I love my husband very much but sometimes it is make me wonder is he love me the same way i love him.He keep his ex gurlfriend pics in his computer and he put a title MY TRUE LOVE.It is make me sad and when i try to talk to him about it he get really verbal abuse.
I feel sometimes he still loved his ex girl friend as they contact each other a few months back as i was away.They talk online also text and phone call.His ex is still marriage to her husband they lived together while his ex gurlfriends husband was away at work.They call themself are christian people but i do not believe on that.
He told me that i do not put him first in our marraige.In my heart he is first.Sometimes i cry my heart out because i do not deserve to be treating like this.On my mind i want to walk out on my marriage forever.I love him with all my heart.Sometimes i think my husband want me to do whatever he said.
I do not know what to do at the moment.Any comment i will appreciate.


----------



## Steve2010 (Oct 24, 2010)

This is from a guy. If I loved you and you were important to me there is no way another woman would be on my computer or I would be speaking with one on a cell phone in a conversation that I wouldnt feel comfortable having right in front of you. My instant male sense is he's playing you. Remember this about us guys. Pay attention to what we do much more than what we say. If we love and appreciate you, you wont ever have to ask or question anything our intentions we will show it to you. Unfortuantely I believe he's doing just the opposite.


----------



## River1977 (Oct 25, 2010)

Crying_Heart said:


> He keep his ex gurlfriend pics in his computer and he put a title MY TRUE LOVE.


What more than that do you need? More verbal abuse? More of him talking and communicating with her? What more does it take for you to get your answer? 

I am sure it hurts very badly, but it is what it is, and I don't know what else it takes. He has shown you in every way possible, and very disrespectfully. The only thing left is for him to say it to your face. Why continue to be disrespected and treated badly while you wait for him to tell you he doesn't love you like you love him. He loves her.


----------



## Trooper (Oct 21, 2010)

It does seem that the picture and caption says it all. I know how much this hurts, I am in a bad situation and having trouble leaving myself, but it sounds like you have your answer. I know how painful it is trying to decide if you should leave. I would strongly urge you to find a counselor and start going asap. Having an objective person to talk to really does help. I don't know how long you have been in your marriage, but it sounds like you need to cut your losses now and think seriously about leaving. Good luck.


----------



## Rob774 (Sep 27, 2010)

Everyday you waste staying with him is a day wasted of your life... its as simple as that. He probably insists that you make love with the lights off so he can fantasize its her. Then again, with his actions i hope you aren't breaking him off any bedroom action at all.
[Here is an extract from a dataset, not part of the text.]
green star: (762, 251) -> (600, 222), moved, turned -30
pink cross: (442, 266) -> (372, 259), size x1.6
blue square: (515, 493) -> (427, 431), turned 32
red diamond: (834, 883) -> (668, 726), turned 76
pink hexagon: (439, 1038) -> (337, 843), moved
Pack your stuff up... leave tonight, don't be a doormat any longer.


----------



## JustAGirl (Oct 1, 2010)

Steve2010 said:


> This is from a guy. If I loved you and you were important to me there is no way another woman would be on my computer or I would be speaking with one on a cell phone in a conversation that I wouldnt feel comfortable having right in front of you. My instant male sense is he's playing you. Remember this about us guys. Pay attention to what we do much more than what we say. If we love and appreciate you, you wont ever have to ask or question anything our intentions we will show it to you. Unfortuantely I believe he's doing just the opposite.
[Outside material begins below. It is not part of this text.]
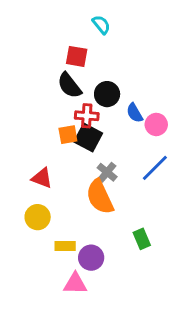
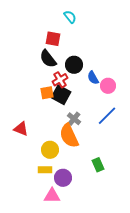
red cross: (87, 116) -> (60, 80), turned -35
red triangle: (42, 178) -> (21, 129), moved
yellow circle: (38, 217) -> (50, 150), moved

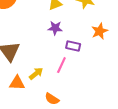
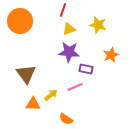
purple star: (55, 28) -> (69, 52), size x1.5
pink line: (61, 65) -> (75, 87), turned 42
I agree w/Steve 10000000000000000000000%!!!!:iagree:


----------



## christine30 (Mar 23, 2010)

I agree with ROB and Steve, take it from a Mans point of view, why waste your time with someone that doesnt appreciate you the way you do. 
My all time favorite quote : Dont make someone a priority when you are an option to them.


----------



## JustAGirl (Oct 1, 2010)

christine30 said:


> I agree with ROB and Steve, take it from a Mans point of view, why waste your time with someone that doesnt appreciate you the way you do.
> My all time favorite quote : Dont make someone a priority when you are an option to them.



My all time fav quote: ~People will treat you the way you allow them to~


----------



## kendra2705 (Oct 31, 2010)

What a cheek how does he expect you to live like that , get tough girl and put your foot down now.


----------